Because I have no independent income, I have a lot of questions about the financial aspects. As I wrote in my first post, continuing to provide for our sons education is my first concern. I don't expect my husband to disagree with that, but I am glad to know that it can be put in writing - for the kid's sake and to prevent it from becoming an issues in the future. In a legal separation, how are credit cards handled? Everything is in both our names.

Thank you.


----------



## EleGirl (Dec 3, 2011)

I have some knowledge about divorce in California since I did work for a divorce there a couple of years ago.
How long have you been married and how old are the two of you?

California is a community property state. In both divorce and legal separation, assets and debt are split 50/50. However, if you have no income of your own then often the debt can be proportionally (to income) shifted to the higher earning spouse.

Alimony depends on how long you have been married.

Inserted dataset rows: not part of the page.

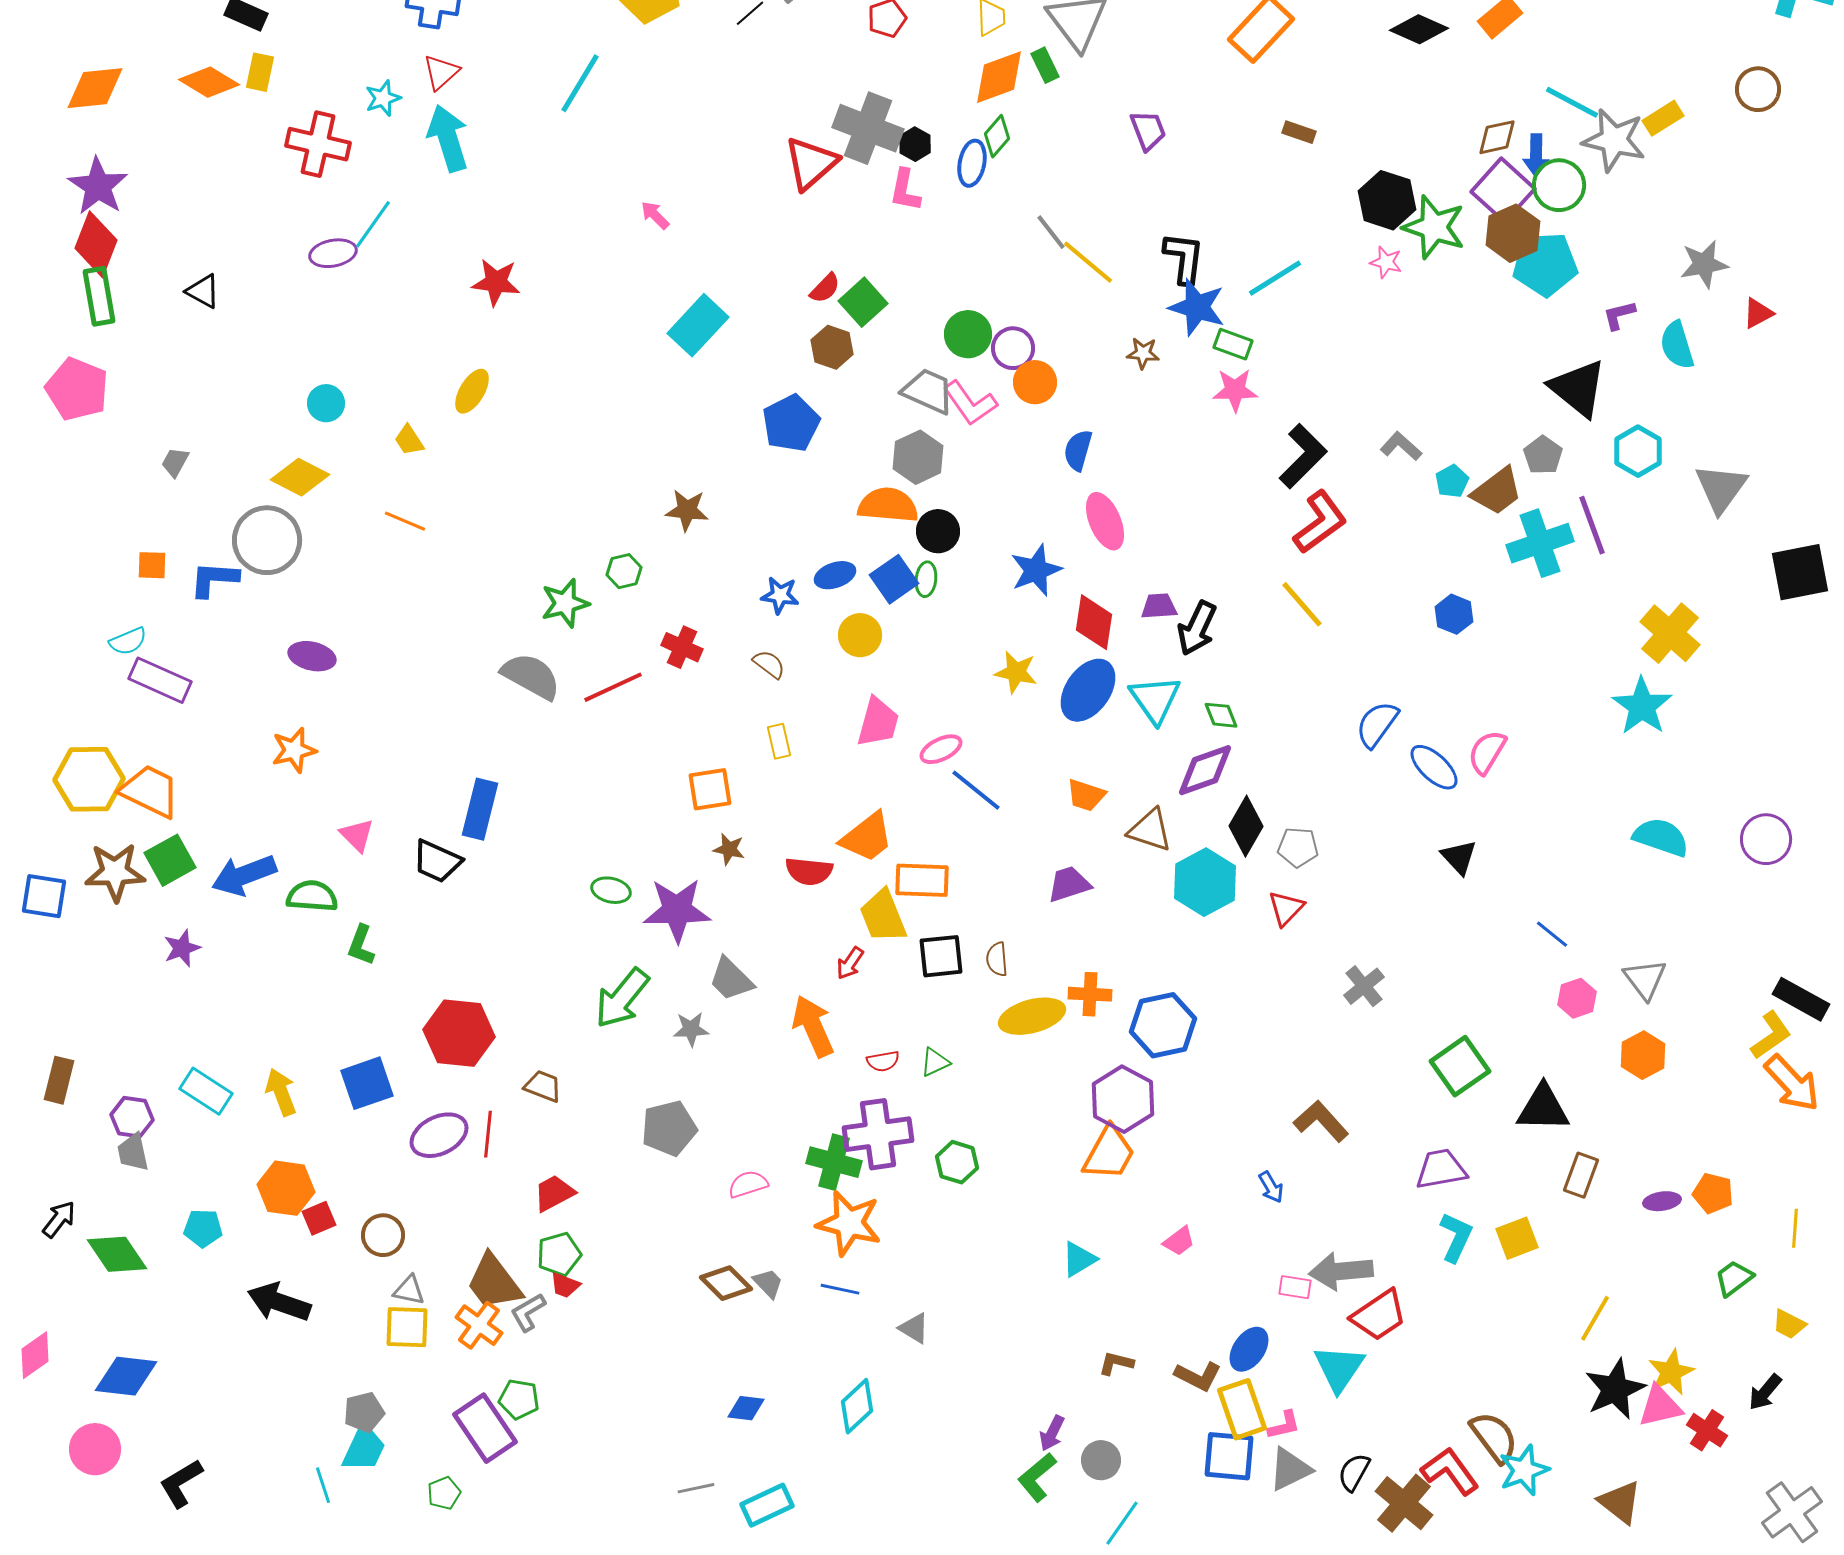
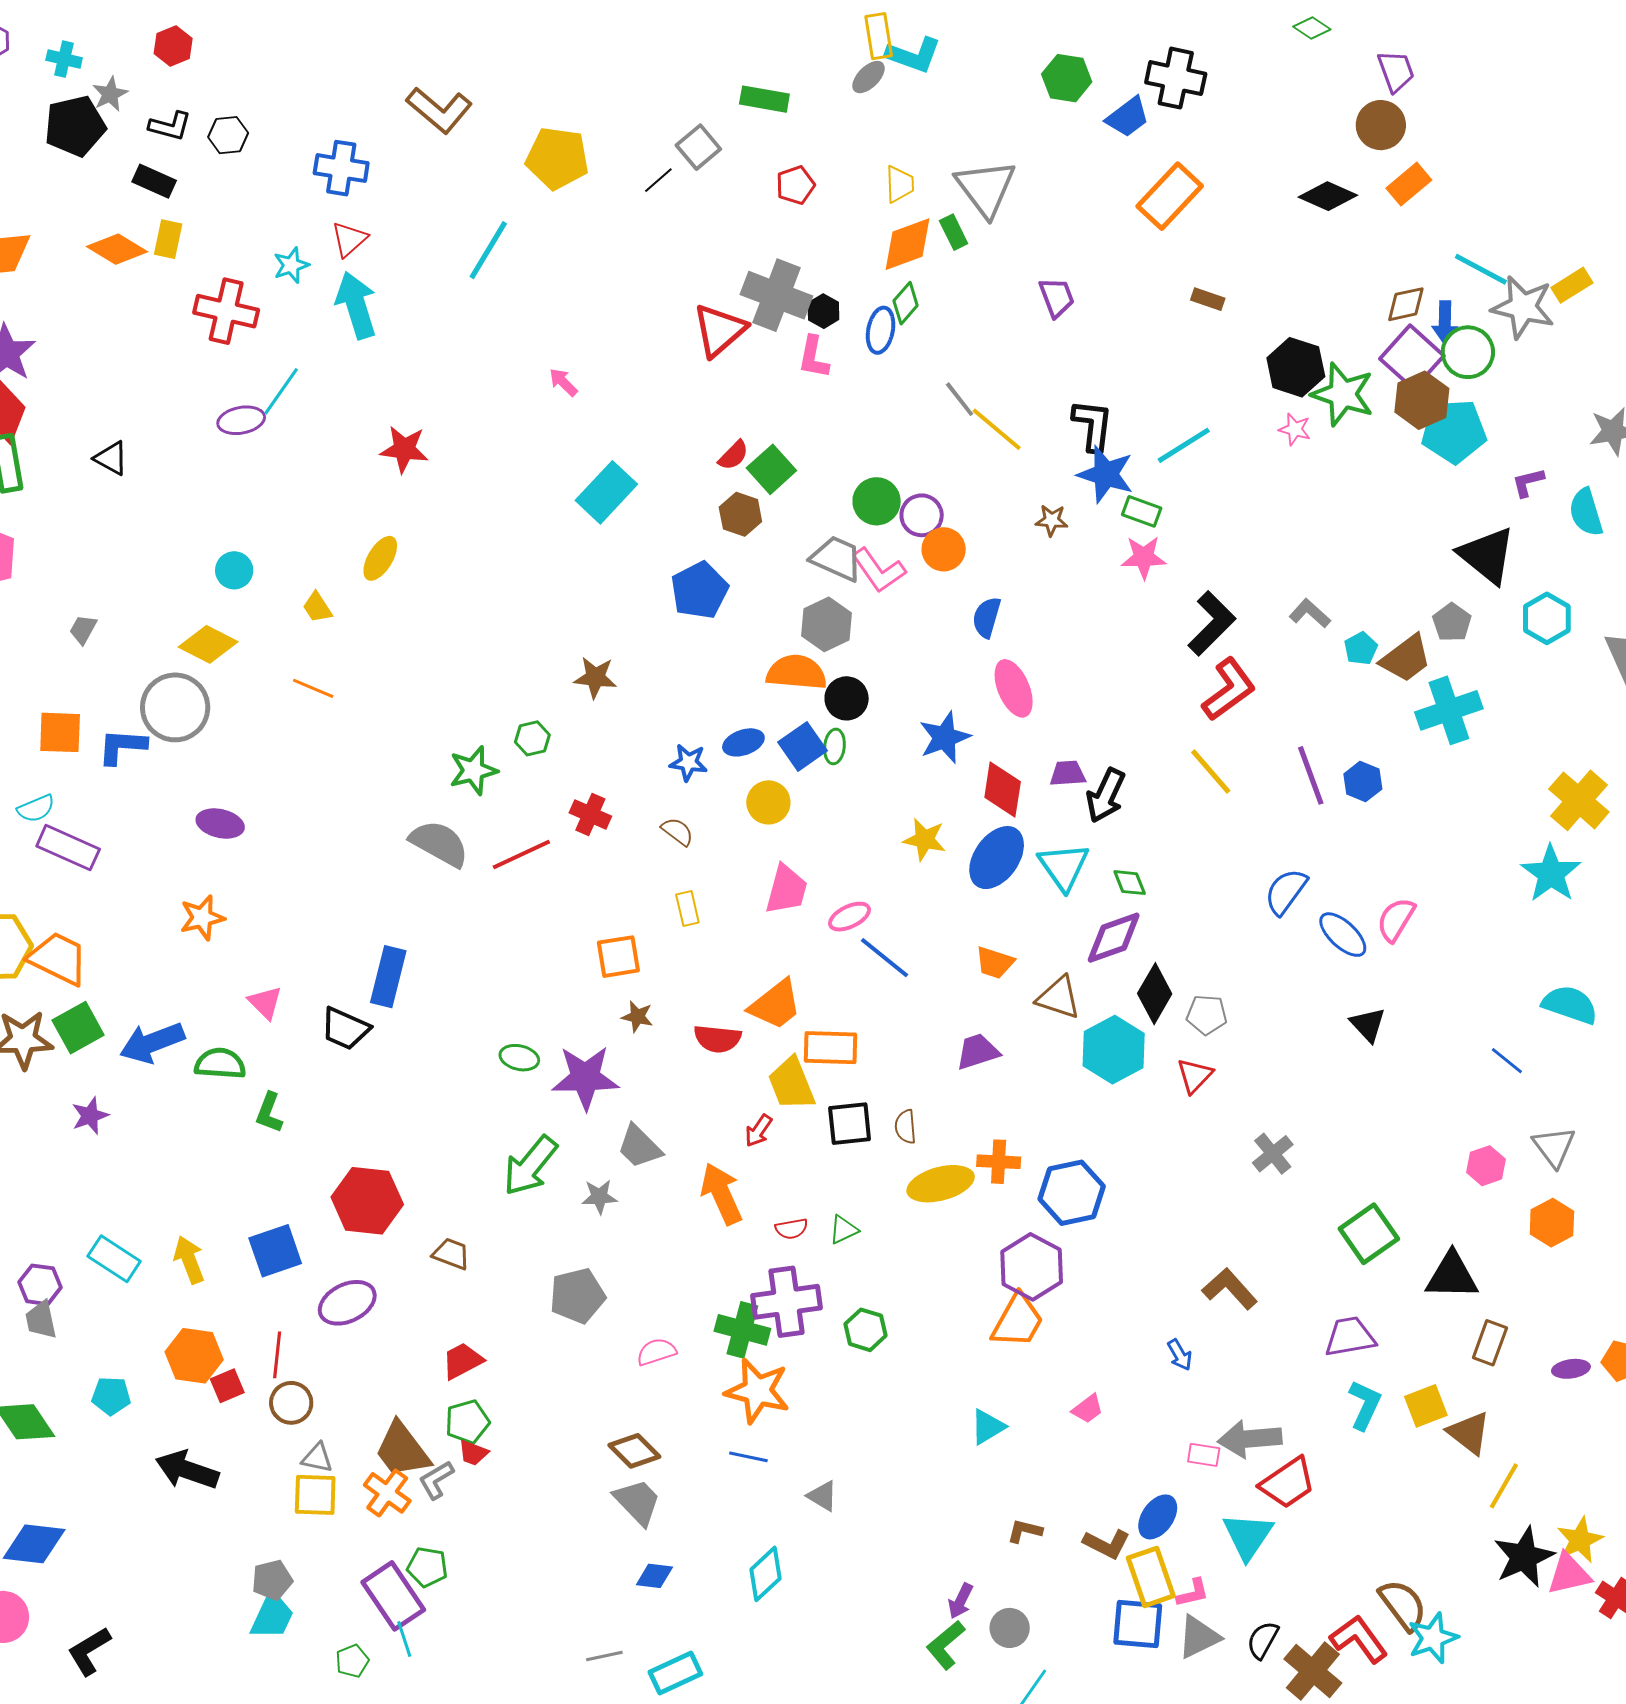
purple line: (1592, 525) -> (1311, 775), moved
orange square: (152, 565) -> (60, 732), size x1.5
blue line: (1552, 934) -> (1507, 1061), moved
red line: (488, 1134) -> (277, 1355), moved
gray trapezoid: (768, 1283) -> (637, 1502), moved, size x1.6
cyan line: (323, 1485) -> (404, 1639), moved
brown triangle: (1620, 1502) -> (1469, 1433), moved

Alimony is often awarded for half the length of the marriage in shorter term marriages. Long term marriages it can be awarded for life. Btu the goal is for the spouse getting alimony to become as self-supporting as possible. A good ball park figure for long term support is 30% of what your husband makes. 

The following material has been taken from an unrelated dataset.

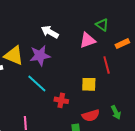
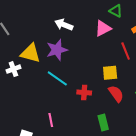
red semicircle: (91, 115) -> (116, 94), moved, turned -102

I’m not completely sure how the support is handled in a legal separation. My bet is that it is similar to divorce. 

My advice is that you read up on the topics on line. There is a ton of info out there. Then you visit a few lawyers. Many will give a free half hour to hour consolation. This way you can get some question asked and maybe even find one you like.

One thing about getting a legal separation and then a divorce is that you’re paying attorneys twice. And believe me they will be glad to suck up as much of your money as they can. 

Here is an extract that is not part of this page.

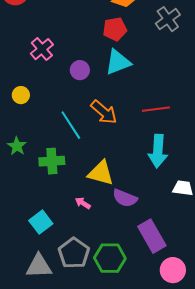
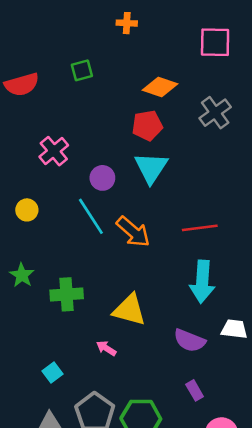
cyan triangle: (118, 62) -> (151, 168), turned -36
cyan line: (71, 125) -> (91, 216), moved
purple semicircle: (125, 198) -> (189, 341), moved
cyan square: (41, 222) -> (52, 373), size x0.7
purple rectangle: (152, 236) -> (195, 390), size x0.5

Link to California court self-help site
Online Self-Help Center - selfhelp

What have you don’t to prepare for separation/divorce? Do you have a bank account in your name and some money saved up? Make sure you get copies of every financial and person paperwork you can find. Store them in a safe place like at a friend’s or relative’s place.


----------



## PBear (Nov 16, 2010)

Your best bet is to sit down and talk to a lawyer about your rights and responsibilities. They can explain the different options you have. If you and your husband are amicable, doing a mediated or collaborative separation can be quicker and cheaper, and might leave less hard feelings between you.

C


----------



## lizvick (May 25, 2014)

Sorry to reply so late. With everyone home for the long weekend, I'm having trouble getting privacy on my computer. I am fearful of putting much identifying information online. EleGirl, can I send you a private message?

I plan on contacting an attorney this week in hopes of getting a free consultation and some advice on my situation. I don't even know how to prepare for a separation. If I get a bank account in my own name, won't that become part of our joint assets? I'll definitely be doing more reading when everyone is gone this week, too.

Thank you both for your suggestions.


----------



## EleGirl (Dec 3, 2011)

Sure you can send me a PM.


----------